Bloch zündete sich noch auf der Straße die Zigarette danach an, und im LADEN zurück machte er einen kleinen Bogen, um sich weder im Nachhinein noch vorfristig an der Putzfrau zu reiben. Mit einem langen Schritt kam er über die Pfütze vor der Bürotür, und er setzte sich wieder brav in den Computerstuhl. Die Welt hatte noch einmal eine Vierzehn-Tage-Frist.

„Ja, und sonst?“

„Was sonst? Das ist doch mehr, als man erwarten durfte“, sagte Anke Kühne erstaunt. „Oder weißt du es noch gar nicht? Na, das mit Krause!“

„Nicht Lehmann? Und auch nicht Meyer?“

„Dem Krause...

Nun knurrte Bloch.

„Doch, doch! Krause hat sich gestern erwürgt!“

„Quatsch“, sagte Bloch, zog aber interessiert die Brauen hoch.  „Das geht doch gar nicht!“

„Und ob das geht!“ Anke Kühne kam ins Büro, legte sich halb auf den Monitor und fingerte in Blochs linker Hemdtasche, nach der Camel-Schachtel und dem Feuerzeug. „Komischerweise bricht man sich beim Erhängen ja das Genick, und aus!“

„Komisch, ja“, sagte Bloch und grinste unwillkürlich.

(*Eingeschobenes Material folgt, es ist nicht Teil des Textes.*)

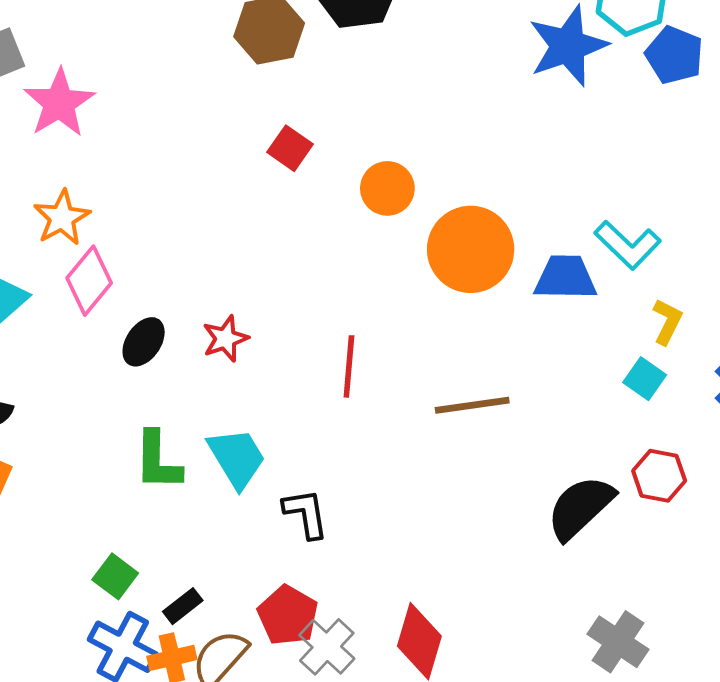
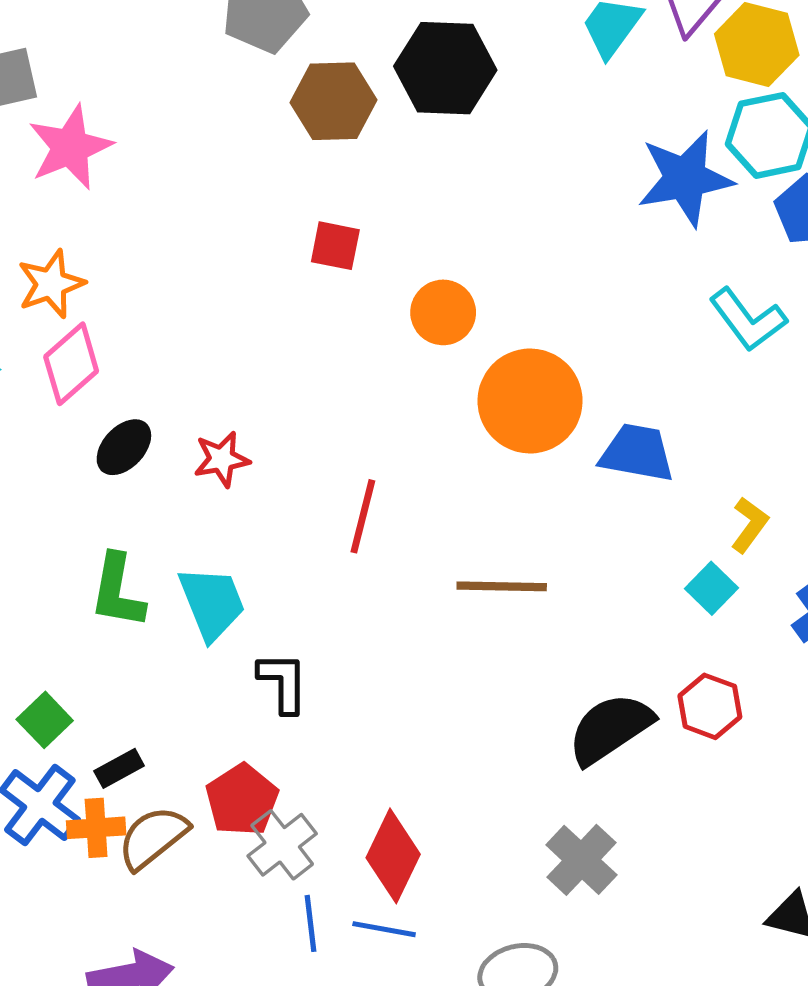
red square: (290, 148) -> (335, 246), turned -33
cyan L-shape: (628, 245) -> (748, 320), moved
gray cross: (618, 642) -> (581, 860), moved

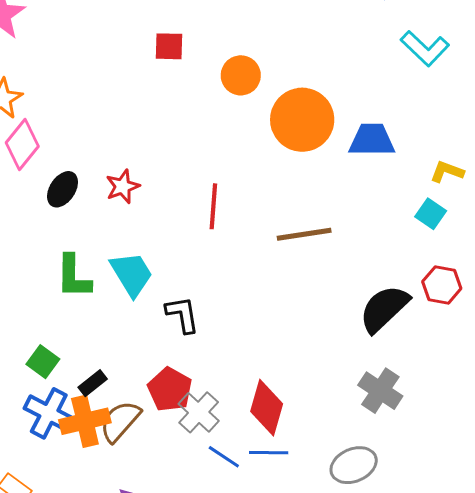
yellow L-shape: (750, 525) -> (447, 172), turned -96
orange cross: (96, 828) -> (85, 421), size x1.4
blue line: (311, 923) -> (224, 457), turned -40

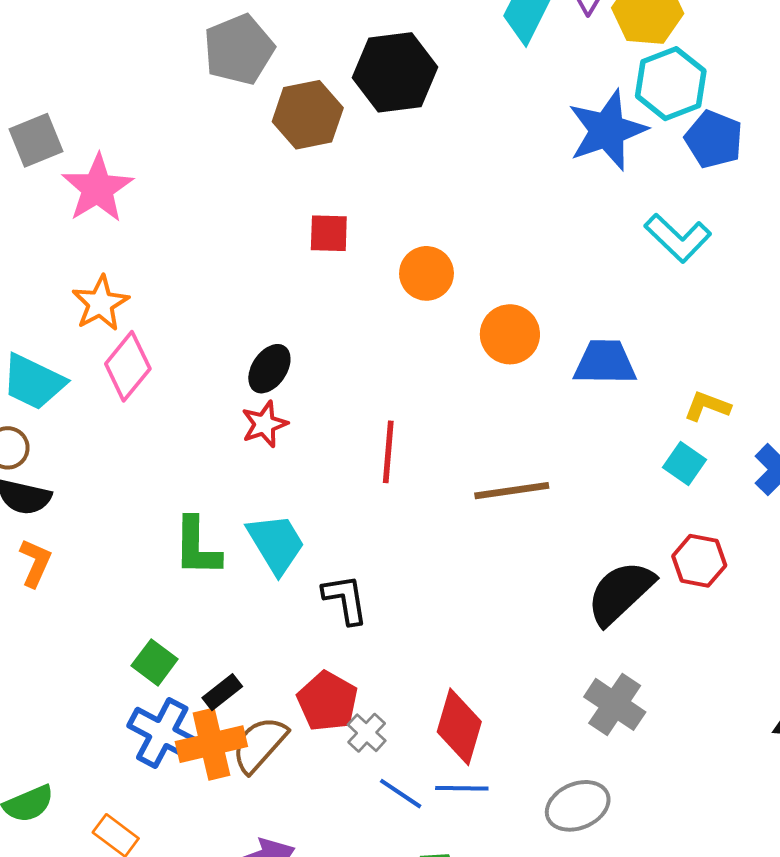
orange circle: (302, 120) -> (510, 334), size x0.7
black ellipse: (62, 189) -> (269, 369), moved
gray cross: (199, 412) -> (367, 733), size x0.7

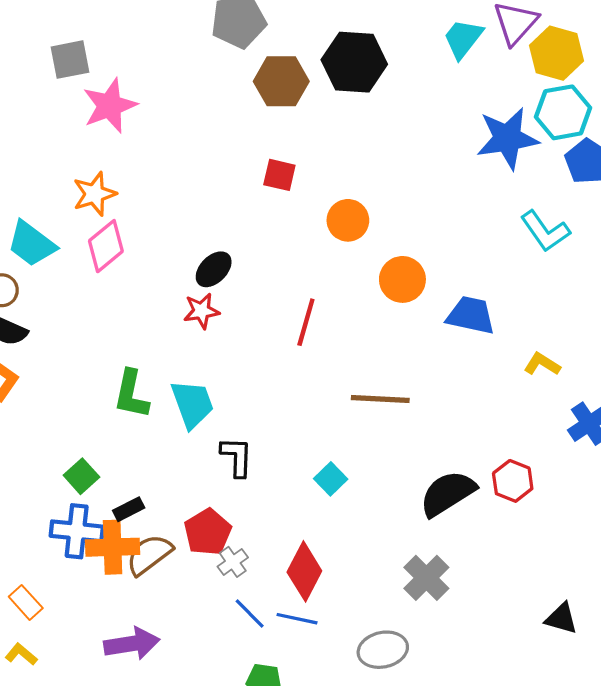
red line: (388, 452) -> (306, 322), moved
cyan square: (685, 464) -> (331, 479), moved
blue cross: (162, 733) -> (77, 531), turned -33

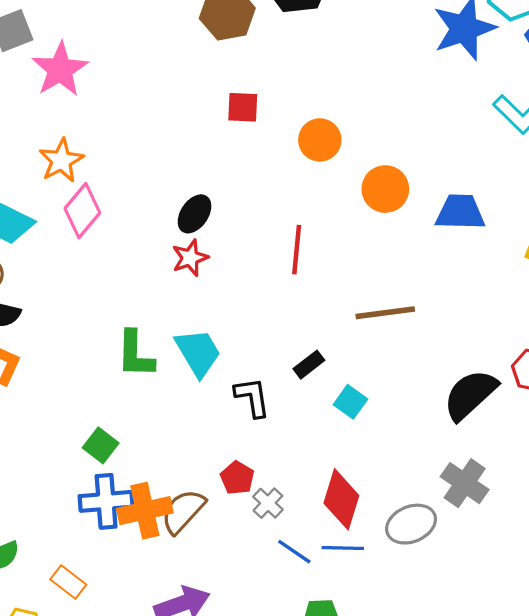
black rectangle: (129, 509) -> (309, 365), moved
red pentagon: (208, 532) -> (237, 478), size x0.7
gray ellipse: (383, 650) -> (411, 524), moved

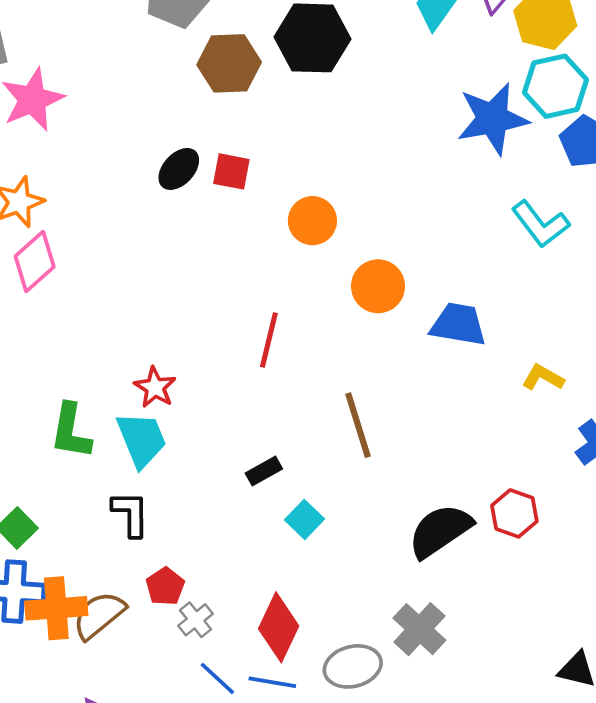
black ellipse: (194, 214) -> (179, 169), moved
red star: (190, 258) -> (155, 387), moved, turned -30
brown line: (385, 313) -> (358, 425), turned 72
black L-shape: (252, 397) -> (131, 514), moved

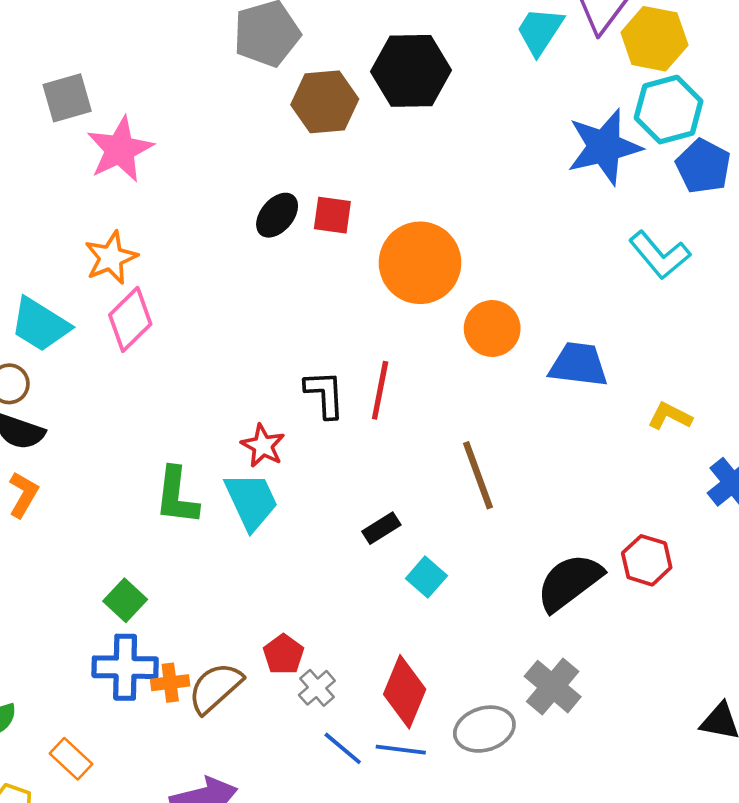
orange circle: (312, 221) -> (420, 263), size x1.6
black L-shape: (131, 514) -> (325, 394), moved
orange cross: (56, 608) -> (170, 683), size x0.6

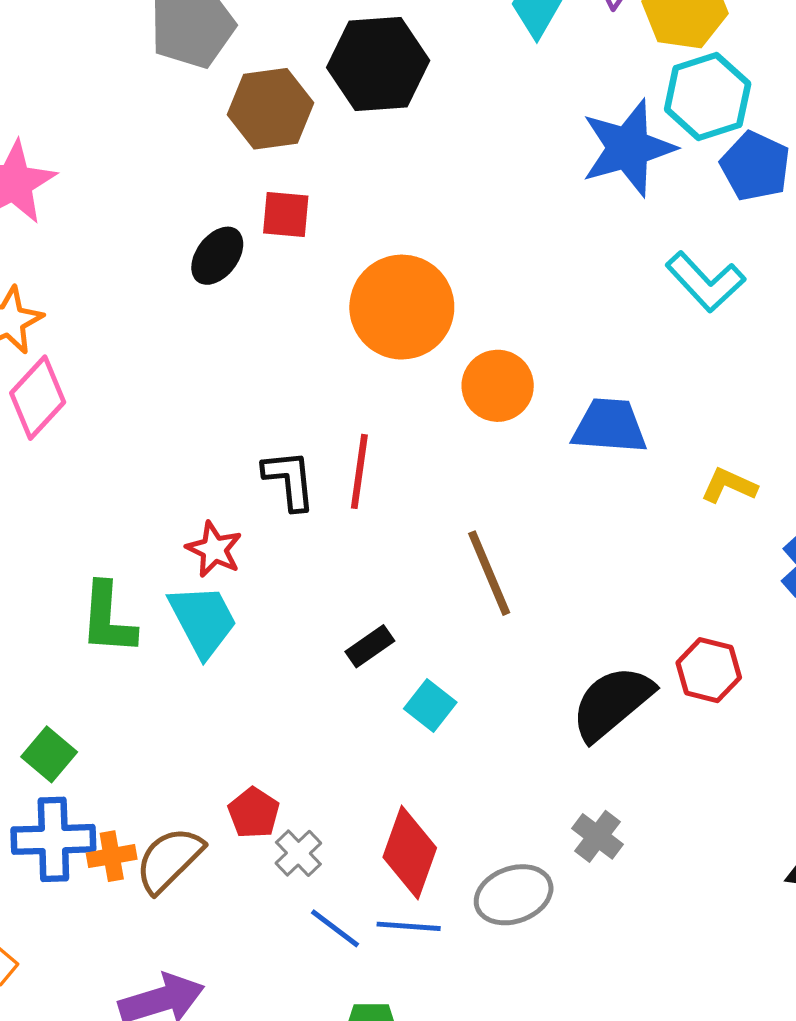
red square: (332, 215) -> (286, 215), moved
gray cross: (553, 687) -> (597, 836), size x0.7

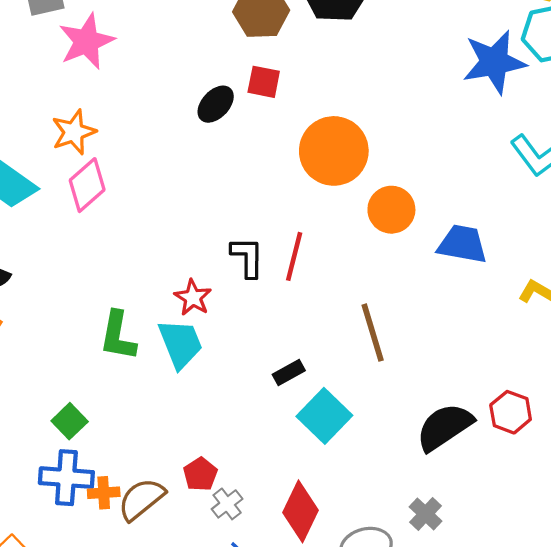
cyan square: (430, 706) -> (324, 416), size x1.6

„Aber wenn die Schlinge nicht richtig gelegt ist oder verrutscht, dann erwürgt man sich eben.“ Sie blies Bloch eine Qualmwolke ins Gesicht. „Ein qualvoller Tod... Die Lungenbläschen zerplatzen, die Adern der Augen, und die Hände greifen instinktiv nach der Schlinge. Man hat Krämpfe, und Männer haben dabei gewöhnlich ihre letzte Erektion. Wußtest du das?“

„Du willst mir allen Ernstes erzählen, daß unser frommer Kazike Selbstmord begangen hat?“

„Ja, im Saunakeller...“ Die Kommunale Putze lachte kurz, aber schmutzig. „Nackt und nur zehn Minuten, bevor seine Fast Schon Geschiedene heimkam! Was natürlich auf einen demonstrativen Selbstmord-Versuch hindeutet, der schief gegangen ist...“

„Was bei diesem Bürgermeister dann doch zu erwarten war“, sagte Bloch. Er fand idiotisch, sich zur Ironie zu zwingen, obwohl ihm nach Dankgebeten und Jubelchören war. „Und er hat sich nicht nur einfach und schmerzlos das Genick gebrochen? Da bist du dir wirklich sicher?“

Anke Kühne strahlte Bloch mit herrlich großen und herrlich grünen Augen an und nickte langsam.

„Ich war ja nicht immer die geile alte Putze, nicht?“

„Echt“, fragte Bloch und grinste zurück. „Na, eigentlich kennen wir uns doch gar nicht richtig...“

„Ich war mal Betriebsschwester, sozusagen. Bin also quasi vom Fach... Na gut, für die Erektion will ich mich nicht verbürgen. Aber sonst...“ Sie legte die Pranke auf den linken Brustmuskel.